Como dizia inicialmente, TEVI tem elementos de metroidvania tradicional, mas é de Rabi-Rabi que retira o elemento que o diferencia no género: as memoráveis lutas contra os bosses que mudam o tom do jogo para uma abordagem bullet hell. E se a exploração não é muito interessante, diria que para além da direcção de arte, é mesmo o combate quem faz TEVI elevar-se dos demais jogos.
Seja o combate propriamente dito, com um sistema de luta que bebe muito de jogos de acção bidimensionais e até de beat’em ups retro, com um sistema de combos corpo-a-corpo que são simples mas que mantêm as batalhas sempre frescas. Mas sobretudo pelos mais de 10 bosses, todos eles com muitos padrões para conhecer, e com sistemas de ataque naturais dos bullet hells, preenchendo-nos o ecrã com uma saraivadas de balas e ataques que temos de escapar de forma quase miraculosa.
Pelo nosso trajecto pelo mundo de TEVI vamos encontrando sigils, upgrades equipáveis que nos vão dando melhorias ao combate, e que acabam por ser os elementos diferenciadores deste jogo. A customização do nosso estilo de jogo é aplicado pelas builds de sigils que vamos apanhando ou comprando com o dinheiro que encontramos. Mas esta acaba por ser uma alteração bastante passiva e que muitas vezes esquecemos de alterar ou de ajustar dado o nosso foco no resto do jogo.
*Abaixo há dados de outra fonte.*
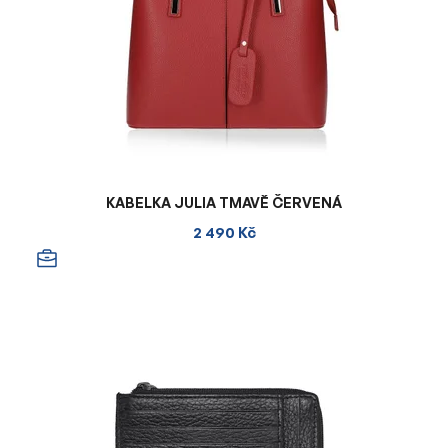
KABELKA JULIA TMAVĚ ČERVENÁ
2 490 Kč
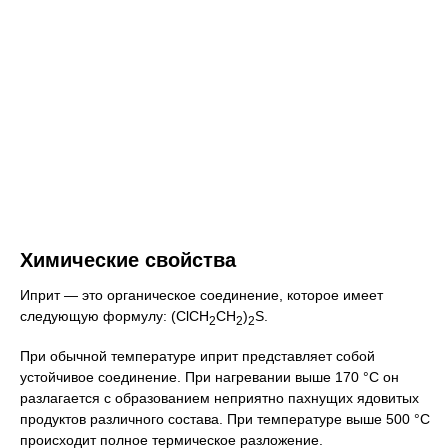
Химические свойства
Иприт — это органическое соединение, которое имеет
следующую формулу: (ClCH
CH
)
S.
2
2
2
При обычной температуре иприт представляет собой
устойчивое соединение. При нагревании выше 170 °C он
разлагается с образованием неприятно пахнущих ядовитых
продуктов различного состава. При температуре выше 500 °C
происходит полное термическое разложение.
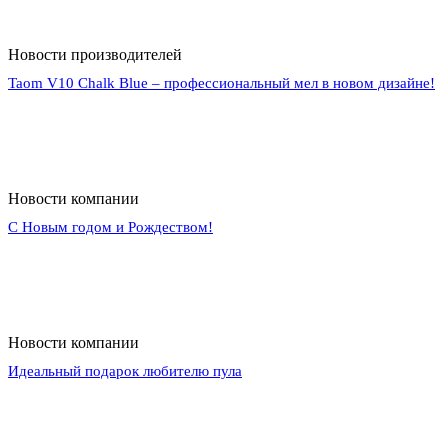
Новости производителей
Taom V10 Chalk Blue – профессиональный мел в новом дизайне!
Новости компании
С Новым годом и Рождеством!
Новости компании
Идеальный подарок любителю пула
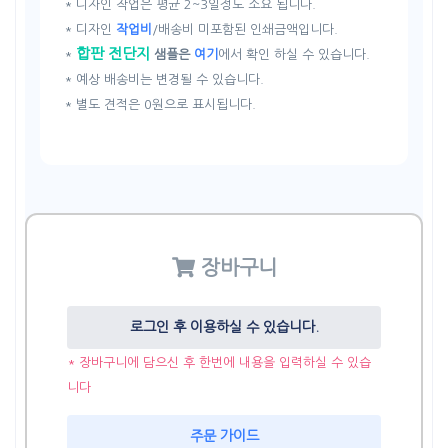
* 디자인 작업은 평균 2~3일정도 소요 됩니다.
* 디자인
작업비
/배송비 미포함된 인쇄금액입니다.
합판 전단지
*
샘플은
여기
에서 확인 하실 수 있습니다.
* 예상 배송비는 변경될 수 있습니다.
* 별도 견적은 0원으로 표시됩니다.
장바구니
로그인 후 이용하실 수 있습니다.
* 장바구니에 담으신 후 한번에 내용을 입력하실 수 있습
니다
주문 가이드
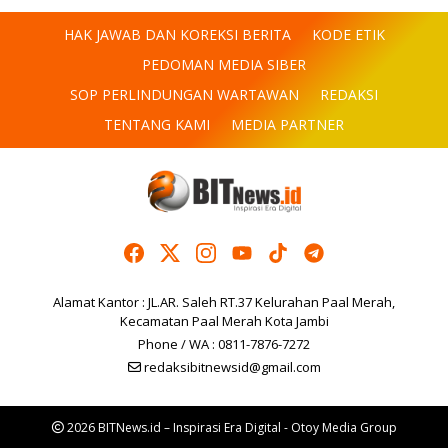
HAK JAWAB DAN KOREKSI BERITA
KODE ETIK
PEDOMAN MEDIA SIBER
SOP PERLINDUNGAN WARTAWAN
REDAKSI
TENTANG KAMI
MEDIA PARTNER
Alamat Kantor : JL.AR. Saleh RT.37 Kelurahan Paal Merah,
Kecamatan Paal Merah Kota Jambi
Phone / WA : 0811-7876-7272
redaksibitnewsid@gmail.com
2026 BITNews.id – Inspirasi Era Digital - Otoy Media Group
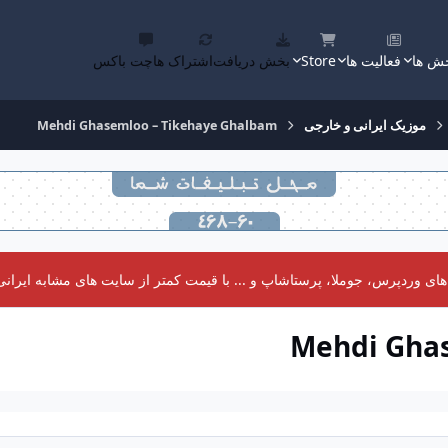
ش ها
فعالیت ها
Store
بخش دریافت
اشتراک ها
چت باکس
موزیک ایرانی و خارجی
Mehdi Ghasemloo – Tikehaye Ghalbam
 وردپرس، جوملا، پرستاشاپ و ... با قیمت کمتر از سایت های مشابه ایرانی 
Mehdi Gha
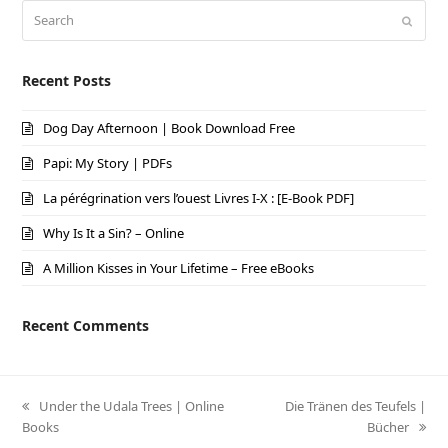
Search
Submi
Recent Posts
Dog Day Afternoon | Book Download Free
Papi: My Story | PDFs
La pérégrination vers l’ouest Livres I-X : [E-Book PDF]
Why Is It a Sin? – Online
A Million Kisses in Your Lifetime – Free eBooks
Recent Comments
previous
Under the Udala Trees | Online
next
Die Tränen des Teufels |
Books
post:
post:
Bücher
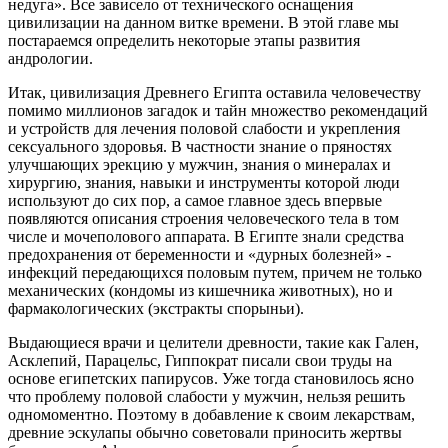
недуга». Все зависело от технического оснащения
цивилизации на данном витке времени. В этой главе мы
постараемся определить некоторые этапы развития
андрологии.
Итак, цивилизация Древнего Египта оставила человечеству
помимо миллионов загадок и тайн множество рекомендаций
и устройств для лечения половой слабости и укрепления
сексуального здоровья. В частности знание о пряностях
улучшающих эрекцию у мужчин, знания о минералах и
хирургию, знания, навыки и инструменты которой люди
используют до сих пор, а самое главное здесь впервые
появляются описания строения человеческого тела в том
числе и мочеполового аппарата. В Египте знали средства
предохранения от беременности и «дурных болезней» -
инфекций передающихся половым путем, причем не только
механических (кондомы из кишечника животных), но и
фармакологических (экстракты спорыньи).
Выдающиеся врачи и целители древности, такие как Гален,
Асклепий, Парацельс, Гиппократ писали свои труды на
основе египетских папирусов. Уже тогда становилось ясно
что проблему половой слабости у мужчин, нельзя решить
одномоментно. Поэтому в добавление к своим лекарствам,
древние эскулапы обычно советовали приносить жертвы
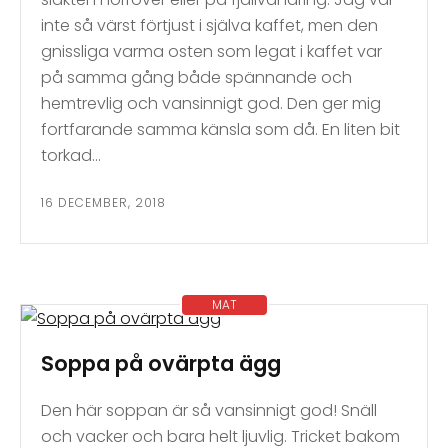
inte så värst förtjust i själva kaffet, men den
gnissliga varma osten som legat i kaffet var
på samma gång både spännande och
hemtrevlig och vansinnigt god. Den ger mig
fortfarande samma känsla som då. En liten bit
torkad…
16 DECEMBER, 2018
MAT
Soppa på ovärpta ägg
Den här soppan är så vansinnigt god! Snäll
och vacker och bara helt ljuvlig. Tricket bakom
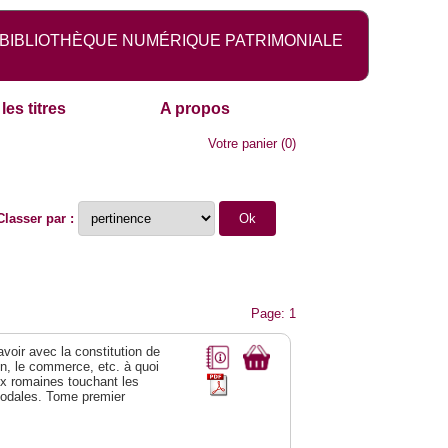
BIBLIOTHÈQUE NUMÉRIQUE PATRIMONIALE
les titres
A propos
Votre panier
(
0
)
Classer par :
Page: 1
 avoir avec la constitution de
on, le commerce, etc. à quoi
oix romaines touchant les
féodales. Tome premier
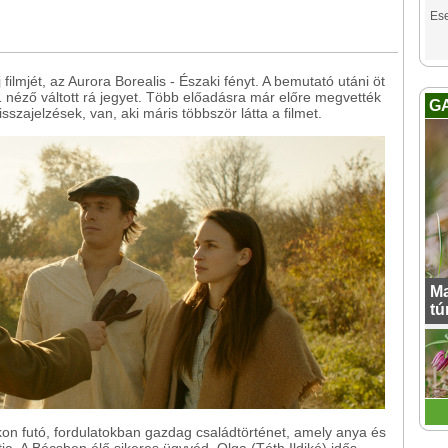
Es
ilmjét, az Aurora Borealis - Északi fényt. A bemutató utáni öt
néző váltott rá jegyet. Több előadásra már előre megvették
G
sszajelzések, van, aki máris többször látta a filmet.
Ma
tú
kon futó, fordulatokban gazdag családtörténet, amely anya és
a. A Bécsben élő sikeres ügyvéd, Olga (Tóth Ildikó) idős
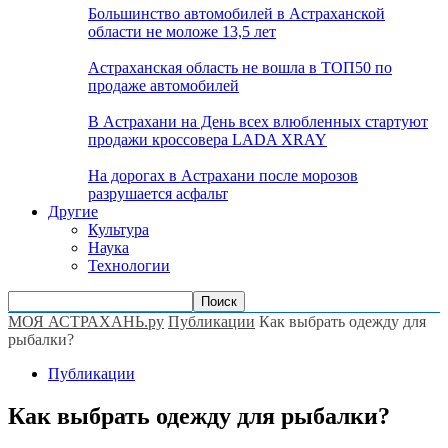
Большинство автомобилей в Астраханской
области не моложе 13,5 лет
Астраханская область не вошла в ТОП50 по
продаже автомобилей
В Астрахани на День всех влюбленных стартуют
продажи кроссовера LADA XRAY
На дорогах в Астрахани после морозов
разрушается асфальт
Другие
Культура
Наука
Технологии
МОЯ АСТРАХАНЬ.ру
Публикации
Как выбрать одежду для
рыбалки?
Публикации
Как выбрать одежду для рыбалки?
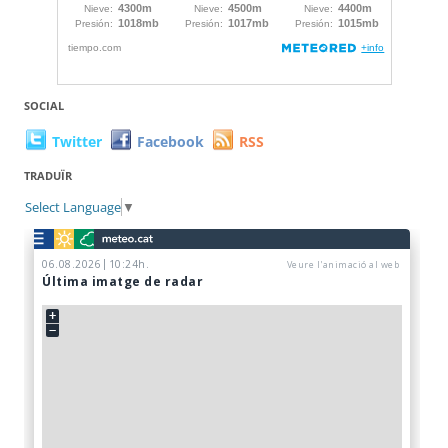
SOCIAL
Twitter
Facebook
RSS
TRADUÏR
Select Language
▼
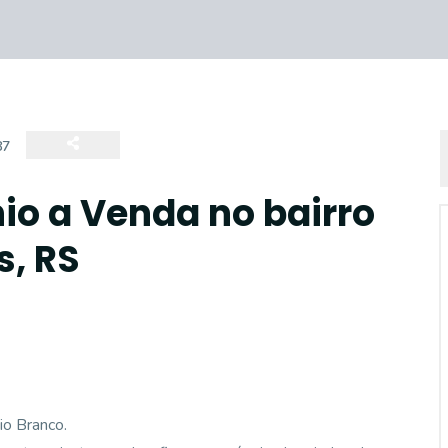
87
o a Venda no bairro
s, RS
io Branco.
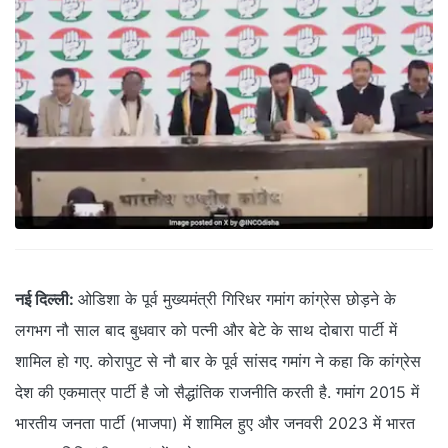
नई दिल्ली:
ओडिशा के पूर्व मुख्यमंत्री गिरिधर गमांग कांग्रेस छोड़ने के
लगभग नौ साल बाद बुधवार को पत्नी और बेटे के साथ दोबारा पार्टी में
शामिल हो गए. कोरापुट से नौ बार के पूर्व सांसद गमांग ने कहा कि कांग्रेस
देश की एकमात्र पार्टी है जो सैद्धांतिक राजनीति करती है. गमांग 2015 में
भारतीय जनता पार्टी (भाजपा) में शामिल हुए और जनवरी 2023 में भारत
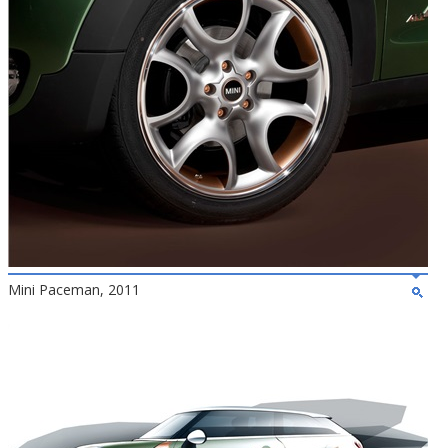
Mini Paceman, 2011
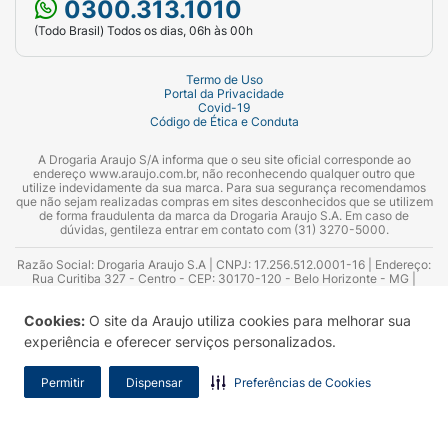
0300.313.1010
(Todo Brasil) Todos os dias, 06h às 00h
Termo de Uso
Portal da Privacidade
Covid-19
Código de Ética e Conduta
A Drogaria Araujo S/A informa que o seu site oficial corresponde ao
endereço www.araujo.com.br, não reconhecendo qualquer outro que
utilize indevidamente da sua marca. Para sua segurança recomendamos
que não sejam realizadas compras em sites desconhecidos que se utilizem
de forma fraudulenta da marca da Drogaria Araujo S.A. Em caso de
dúvidas, gentileza entrar em contato com (31) 3270-5000.
Razão Social: Drogaria Araujo S.A | CNPJ: 17.256.512.0001-16 | Endereço:
Rua Curitiba 327 - Centro - CEP: 30170-120 - Belo Horizonte - MG |
Telefones: 0300.313.1010 e (31) 3270-5000 Horário de funcionamento -
06:00h às 00:00h | Consultores técnicos responsáveis: Hairton Ayres
Cookies:
O site da Araujo utiliza cookies para melhorar sua
Azevedo Guimarães – CRF 10.965 | Yasmin Silva Alvarenga – CRF 52.584 -
Consultor substituto: Thiago Aguiar Pinheiro - CRF Nº 13.748. Alvará
experiência e oferecer serviços personalizados.
Sanitário: 2025020713 | Autorização de Funcionamento da Empresa (AFE):
7.16355-1
Permitir
Dispensar
Preferências de Cookies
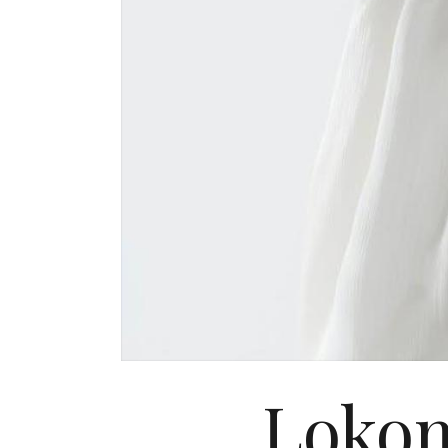
Lokom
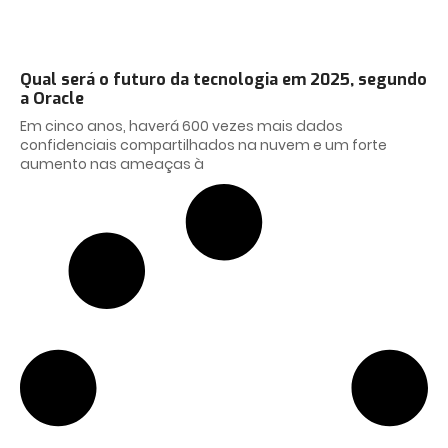
Qual será o futuro da tecnologia em 2025, segundo
a Oracle
Em cinco anos, haverá 600 vezes mais dados
confidenciais compartilhados na nuvem e um forte
aumento nas ameaças à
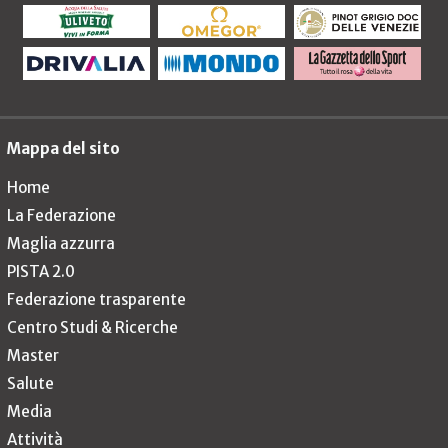
Mappa del sito
Home
La Federazione
Maglia azzurra
PISTA 2.0
Federazione trasparente
Centro Studi & Ricerche
Master
Salute
Media
Attività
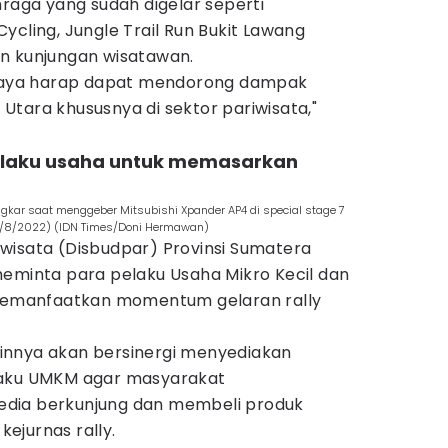
hraga yang sudah digelar seperti
ycling, Jungle Trail Run Bukit Lawang
n kunjungan wisatawan.
i saya harap dapat mendorong dampak
tara khususnya di sektor pariwisata,"
elaku usaha untuk memasarkan
Sungkar saat menggeber Mitsubishi Xpander AP4 di special stage 7
7/8/2022) (IDN Times/Doni Hermawan)
wisata (Disbudpar) Provinsi Sumatera
meminta para pelaku Usaha Mikro Kecil dan
emanfaatkan momentum gelaran rally
innya akan bersinergi menyediakan
laku UMKM agar masyarakat
dia berkunjung dan membeli produk
ejurnas rally.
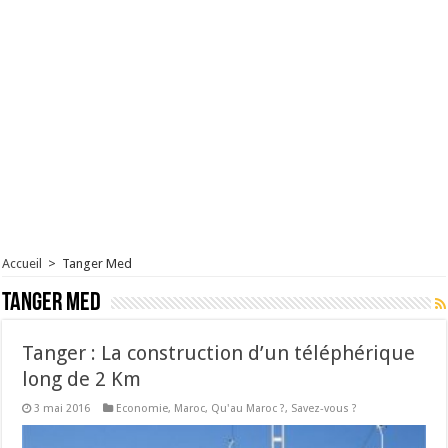
Accueil
>
Tanger Med
Tanger Med
Tanger : La construction d’un téléphérique
long de 2 Km
3 mai 2016
Economie
,
Maroc
,
Qu'au Maroc ?
,
Savez-vous ?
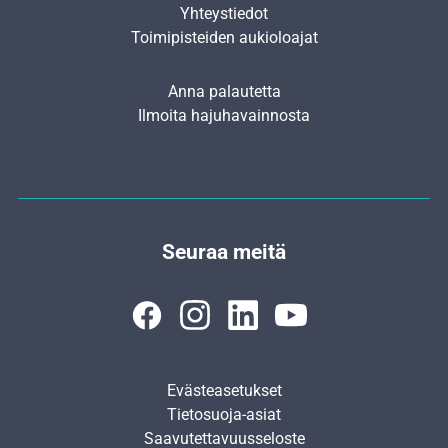
Yhteystiedot
Toimipisteiden aukioloajat
Anna palautetta
Ilmoita hajuhavainnosta
Seuraa meitä
Evästeasetukset
Tietosuoja-asiat
Saavutettavuusseloste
Apesar de visualmente bem conseguidos, tanto Tevi, a nossa protagonista que é auxiliada pelo anjo Celia e a demónio Sable, assim como os restantes personagens são narrativamente esquecíveis, muito por culpa dos diálogos risíveis que TEVI apresenta, que nem a boa abordagem visual mais próxima das ilustrações nipónicas salva. Nem o sofrível enredo – para além da Guerra de Magitech apresentada no início, pouco ou nada me lembro – tem uma escrita tão frágil e cheia de clichés e superficialidades que nos leva a fazer skip a todos os momentos de diálogo e voltarmos para o que TEVI faz bem.
TEVI é um metroidvania interessante, onde o excelente combate e a pixel art são traídos por uma exploração pouco satisfatória e um enredo fraco. Um jogo com uma longevidade impressionante para o género, mas onde o mundo por vezes parece demasiado longo e repetitivo. Um bom jogo para comprar em promoção, e com a sugestão adicional para mergulharem primeiro em Rabi-Rabi para perceberem a evolução do estúdio.